# PROBLEM TO SOLVE
Every entry is to be returned unchanged, and no picture is to be included.

# EXCERPTED RECORDS
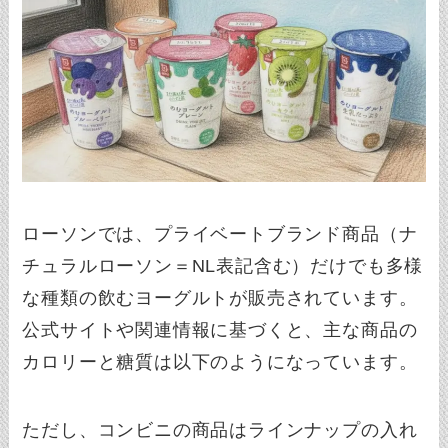
ローソンでは、プライベートブランド商品（ナ
チュラルローソン＝NL表記含む）だけでも多様
な種類の飲むヨーグルトが販売されています。
公式サイトや関連情報に基づくと、主な商品の
カロリーと糖質は以下のようになっています。
ただし、コンビニの商品はラインナップの入れ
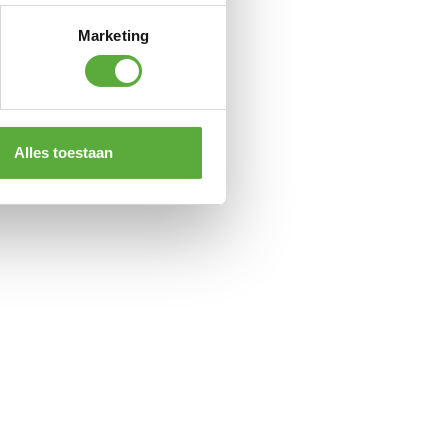
Marketing
Alles toestaan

# RESPONSE TO THE TASK
ローソンでは、プライベートブランド商品（ナ
チュラルローソン＝NL表記含む）だけでも多様
な種類の飲むヨーグルトが販売されています。
公式サイトや関連情報に基づくと、主な商品の
カロリーと糖質は以下のようになっています。
ただし、コンビニの商品はラインナップの入れ
Marketing
Alles toestaan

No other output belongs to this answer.